Raj,
Thanks for the insight.
It looks like it was the buffer size. The rx buffer was increased on the
lustre nodes and there have been no more dropped packets.
Brian Andrus
On 12/5/2017 11:12 AM, Raj wrote:
Brian,
I would check the following:
- MTU size must be same across all the nodes (servers + client)
- peer_credit and credit must be same across all the nodes
- /proc/sys/lnet/peers can show if you are constantly seeing negative
credits
- Buffer overflow counters on the switches if it provide. If the
buffer size is low to handle IO stream, you may want to reduce credits.
-Raj
On Tue, Dec 5, 2017 at 11:56 AM Brian Andrus <toomuc...@gmail.com
<mailto:toomuc...@gmail.com>> wrote:
Shawn,
Flow control is configured and these connections are all on the
same 40g subnet and all directly connected to the same switch.

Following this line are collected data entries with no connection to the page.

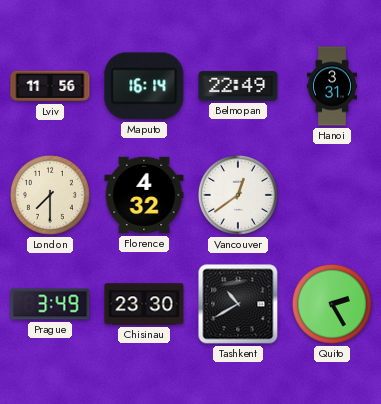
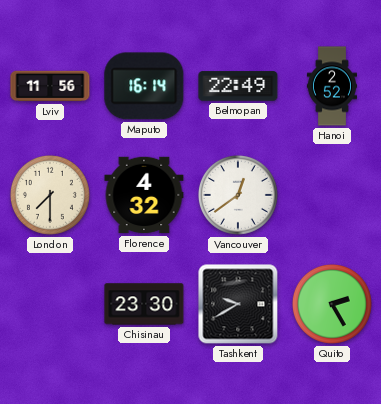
Hanoi: 3:31 -> 2:52
Prague: 3:49 -> none
Tashkent: 10:40 -> 9:40
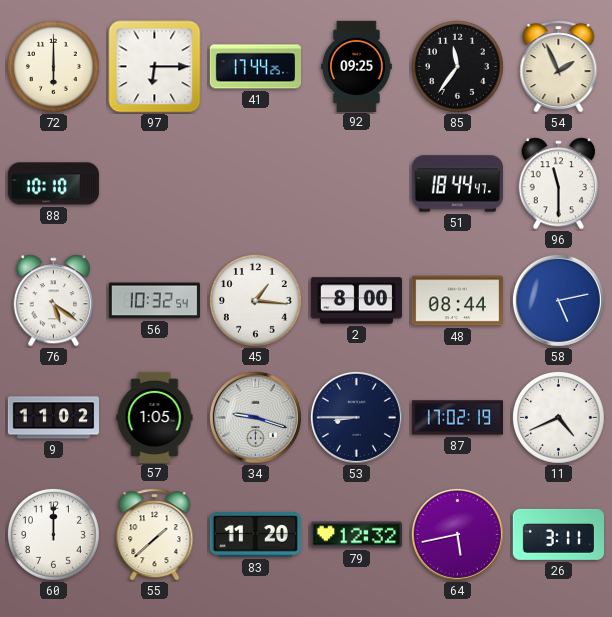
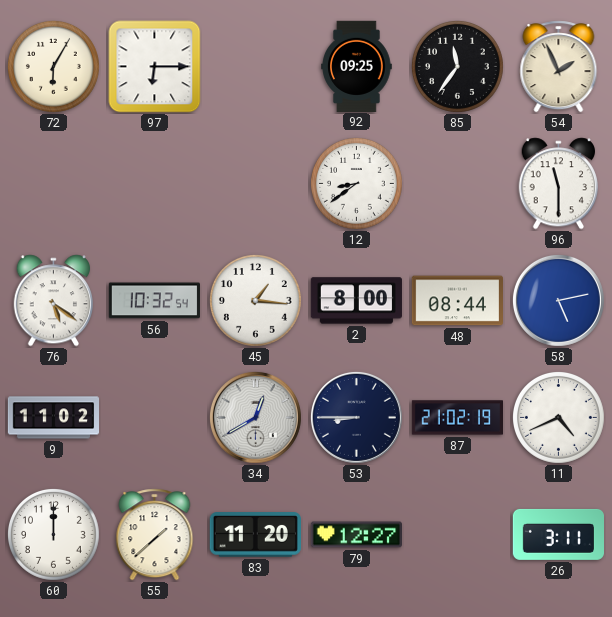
72: 6:00 -> 6:05
41: 17:44 -> none
88: 10:10 -> none
12: none -> 8:39
51: 18:44 -> none
57: 1:05 -> none
34: 9:18 -> 12:40
87: 17:02 -> 21:02
79: 12:32 -> 12:27
64: 5:43 -> none
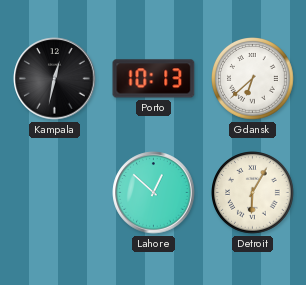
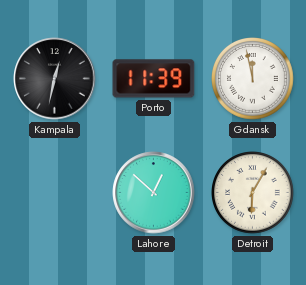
Porto: 10:13 -> 11:39
Gdansk: 6:38 -> 11:58
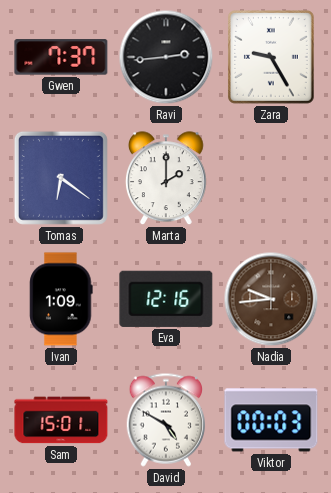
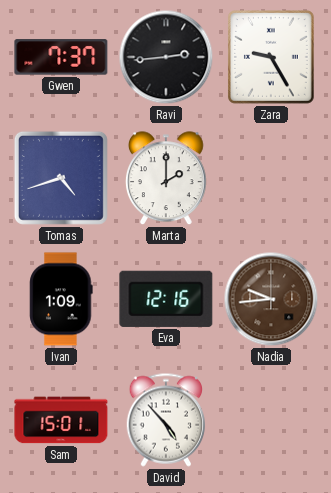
Tomas: 6:21 -> 4:42
David: 4:50 -> 4:53
Viktor: 00:03 -> none
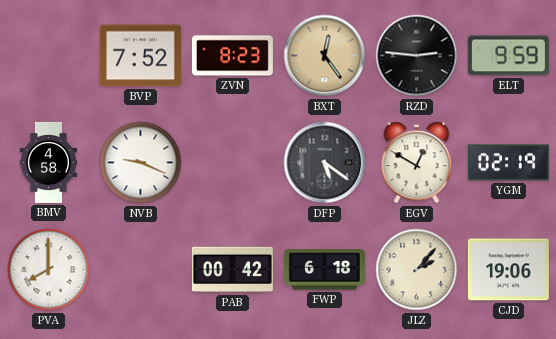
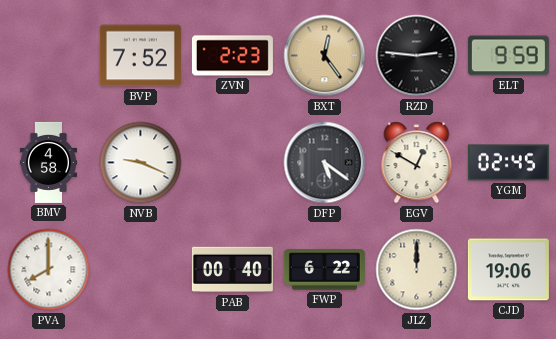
ZVN: 8:23 -> 2:23
YGM: 02:19 -> 02:45
PAB: 00:42 -> 00:40
FWP: 6:18 -> 6:22
JLZ: 2:07 -> 12:00
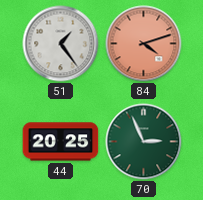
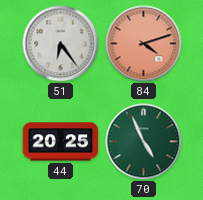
51: 1:24 -> 6:24
70: 2:56 -> 4:56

I'm a little new with using lnet_selftest, but as I run it 1:1, I
do see the dropped packets go up on the client node pretty
significantly when I run it. The node I set for server does not
drop any packets.
Brian Andrus
On 12/5/2017 9:20 AM, Shawn Hall wrote:
Hi Brian,
Do you have flow control configured on all ports that are on the
network path? Lustre has a tendency to cause packet losses in
ways that performance testing tools don’t because of the N to 1
packet flows, so flow control is often necessary. Lnet_selftest
should replicate this behavior.
Is there a point in the network path where the link bandwidth
changes (e.g. 40 GbE down to 10 GbE, or 2x40 GbE down to 1x40
GbE)? That will commonly be the biggest point of loss if flow
control isn’t doing its job.
Shawn
On 12/5/17, 11:49 AM, "lustre-discuss on behalf of
jongwoo...@naver.com <mailto:jongwoo...@naver.com>"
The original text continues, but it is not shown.